Senate Republican Walkout Casts Uncertainty Over Fate Of Health Care Bills
Before the Republican Senate walkout on Monday, legislators were zipping through several health care bills.
A legislative panel approved a $2.3 million request to help unaccompanied homeless youth, sending that to the full budget committee. The panel also approved $1.2 million so Oregon can start to regulate the sales of vaping products.
Those bills passed a key layer of scrutiny on Monday, securing recommendations from the Ways and Means Joint Subcommittee for Human Services. The panel sent them to the full budget committee.

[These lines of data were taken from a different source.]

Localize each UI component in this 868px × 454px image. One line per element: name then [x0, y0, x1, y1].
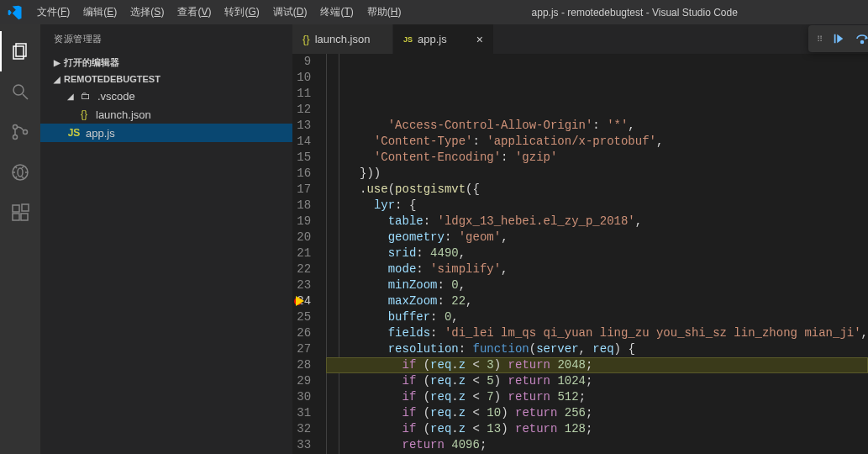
section-label: 打开的编辑器: [64, 56, 119, 69]
line-number[interactable]: 15: [292, 150, 311, 166]
json-icon: {}: [77, 108, 91, 120]
code-line[interactable]: })): [326, 166, 868, 182]
svg-point-4: [13, 125, 18, 129]
tab-app-js[interactable]: JSapp.js×: [393, 24, 494, 54]
line-number[interactable]: 17: [292, 182, 311, 198]
code-line[interactable]: 'Content-Type': 'application/x-protobuf'…: [326, 134, 868, 150]
extensions-icon[interactable]: [0, 193, 40, 233]
svg-point-5: [13, 135, 18, 140]
line-number[interactable]: 31: [292, 405, 311, 421]
line-number[interactable]: 20: [292, 230, 311, 245]
tree-file-launch-json[interactable]: {}launch.json: [40, 105, 292, 124]
code-line[interactable]: table: 'ldgx_13_hebei.el_zy_p_2018',: [326, 214, 868, 230]
code-line[interactable]: .use(postgismvt({: [326, 182, 868, 198]
js-icon: JS: [403, 35, 413, 44]
code-line[interactable]: return 4096;: [326, 437, 868, 453]
code-line[interactable]: geometry: 'geom',: [326, 230, 868, 245]
line-number[interactable]: 29: [292, 373, 311, 389]
line-number[interactable]: 22: [292, 261, 311, 277]
code-line[interactable]: 'Content-Encoding': 'gzip': [326, 150, 868, 166]
gutter[interactable]: 9101112131415161718192021222324252627282…: [292, 54, 326, 454]
tab-label: app.js: [418, 33, 447, 45]
line-number[interactable]: 14: [292, 134, 311, 150]
svg-rect-10: [13, 214, 19, 220]
line-number[interactable]: 11: [292, 86, 311, 102]
svg-rect-13: [834, 34, 836, 44]
code-line[interactable]: buffer: 0,: [326, 309, 868, 325]
editor[interactable]: 9101112131415161718192021222324252627282…: [292, 54, 868, 454]
menu-h[interactable]: 帮助(H): [360, 2, 408, 23]
line-number[interactable]: 23: [292, 277, 311, 293]
svg-point-8: [18, 168, 23, 177]
menu-e[interactable]: 编辑(E): [76, 2, 124, 23]
line-number[interactable]: 16: [292, 166, 311, 182]
code-line[interactable]: resolution: function(server, req) {: [326, 341, 868, 357]
drag-handle-icon[interactable]: ⠿: [813, 34, 826, 44]
vscode-logo-icon: [7, 4, 24, 21]
source-control-icon[interactable]: [0, 112, 40, 152]
chevron-down-icon: ◢: [54, 75, 60, 84]
line-number[interactable]: 10: [292, 70, 311, 86]
tab-label: launch.json: [315, 33, 371, 45]
open-editors-section[interactable]: ▶打开的编辑器: [40, 54, 292, 71]
code-line[interactable]: if (req.z < 10) return 256;: [326, 405, 868, 421]
tabbar: {}launch.json×JSapp.js×: [292, 24, 868, 54]
menu-t[interactable]: 终端(T): [313, 2, 360, 23]
menu-v[interactable]: 查看(V): [171, 2, 218, 23]
code-line[interactable]: maxZoom: 22,: [326, 293, 868, 309]
svg-point-14: [861, 41, 864, 44]
line-number[interactable]: 18: [292, 198, 311, 214]
code-line[interactable]: if (req.z < 7) return 512;: [326, 389, 868, 405]
line-number[interactable]: 26: [292, 325, 311, 341]
tab-launch-json[interactable]: {}launch.json×: [292, 24, 393, 54]
code-line[interactable]: mode: 'simplify',: [326, 261, 868, 277]
search-icon[interactable]: [0, 71, 40, 112]
menu-g[interactable]: 转到(G): [218, 2, 266, 23]
debug-icon[interactable]: [0, 152, 40, 193]
line-number[interactable]: 13: [292, 118, 311, 134]
menu-f[interactable]: 文件(F): [30, 2, 76, 23]
svg-rect-12: [22, 204, 29, 211]
close-icon[interactable]: ×: [476, 34, 483, 45]
line-number[interactable]: 25: [292, 309, 311, 325]
sidebar: 资源管理器 ▶打开的编辑器 ◢REMOTEDEBUGTEST ◢🗀.vscode…: [40, 24, 292, 454]
line-number[interactable]: 28: [292, 357, 311, 373]
execution-pointer-icon: [296, 296, 304, 306]
explorer-icon[interactable]: [0, 31, 40, 71]
svg-rect-9: [13, 205, 19, 212]
code-line[interactable]: minZoom: 0,: [326, 277, 868, 293]
workspace-section[interactable]: ◢REMOTEDEBUGTEST: [40, 71, 292, 87]
line-number[interactable]: 30: [292, 389, 311, 405]
js-icon: JS: [67, 127, 81, 139]
chevron-down-icon: ◢: [67, 92, 76, 101]
line-number[interactable]: 24: [292, 293, 311, 309]
code-line[interactable]: if (req.z < 13) return 128;: [326, 421, 868, 437]
chevron-right-icon: ▶: [54, 58, 60, 67]
code-line[interactable]: fields: 'di_lei lm_qs qi_yuan ling_zu yo…: [326, 325, 868, 341]
line-number[interactable]: 12: [292, 102, 311, 118]
svg-rect-11: [21, 214, 28, 220]
step-over-button[interactable]: [851, 28, 868, 50]
line-number[interactable]: 21: [292, 245, 311, 261]
tree-folder-vscode[interactable]: ◢🗀.vscode: [40, 87, 292, 105]
code-line[interactable]: srid: 4490,: [326, 245, 868, 261]
continue-button[interactable]: [828, 28, 850, 50]
tree-file-app-js[interactable]: JSapp.js: [40, 124, 292, 142]
sidebar-title: 资源管理器: [40, 24, 292, 54]
line-number[interactable]: 9: [292, 54, 311, 70]
line-number[interactable]: 32: [292, 421, 311, 437]
svg-point-2: [13, 85, 24, 95]
code-line[interactable]: lyr: {: [326, 198, 868, 214]
debug-toolbar: ⠿ ■: [808, 25, 868, 52]
code-line[interactable]: 'Access-Control-Allow-Origin': '*',: [326, 118, 868, 134]
activitybar: [0, 24, 40, 454]
json-icon: {}: [302, 33, 310, 45]
code-content[interactable]: 'Access-Control-Allow-Origin': '*', 'Con…: [326, 54, 868, 454]
code-line[interactable]: if (req.z < 5) return 1024;: [326, 373, 868, 389]
line-number[interactable]: 19: [292, 214, 311, 230]
code-line[interactable]: if (req.z < 3) return 2048;: [326, 357, 868, 373]
line-number[interactable]: 27: [292, 341, 311, 357]
menu-d[interactable]: 调试(D): [266, 2, 314, 23]
menu-s[interactable]: 选择(S): [124, 2, 171, 23]
line-number[interactable]: 33: [292, 437, 311, 453]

To get passed, they need a vote in the upper chamber. But Republican senators walked out to avoid voting on a cap-and-trade bill that is a priority for Gov. Kate Brown. Republicans want that question put to voters as a ballot question, which Democratic lawmakers have resisted. The walkout prevents the Senate from having a full quorum and taking a vote on cap-and-trade or anything else.
The walkout, a repeat version of 2019, halts the progression of all bills with less than two weeks to go before the March 8 deadline of the 35-day short session. Frustrated Democratic leaders, including Gov. Kate Brown and Senate President Peter Courtney, said work on other issues is at stake if a walkout drags out without resolution.
Big ticket spending items remain outside of cap-and-trade. For example, Speaker Tina Kotek, D-Portland, is seeking a $140 million package for addressing homelessness and affordable housing needs in Oregon.
The Oregon Health Authority has requested $20 million to bulk up staff and increase capacity at Oregon State Hospital so the state-run mental health facility can keep up with demand. The hospital has struggled as “aid and assist” cases – jail inmates who need to get better before going to trial – have flooded the system.
Brown, asked in a news conference why the big budget bills didn’t go through earlier amid the known threat of a walkout, said waiting towards the end is part of the usual legislative process. The so-called “Christmas tree bill,” the nickname for the late-stage bill with many of the funding requests, is often used.
“Typically throughout the session, the budget bills go last – particularly what is known as the Christmas tree bill – and I think that’s the way the legislative leadership chose to do it this time, and it totally makes sense to me,” Brown said.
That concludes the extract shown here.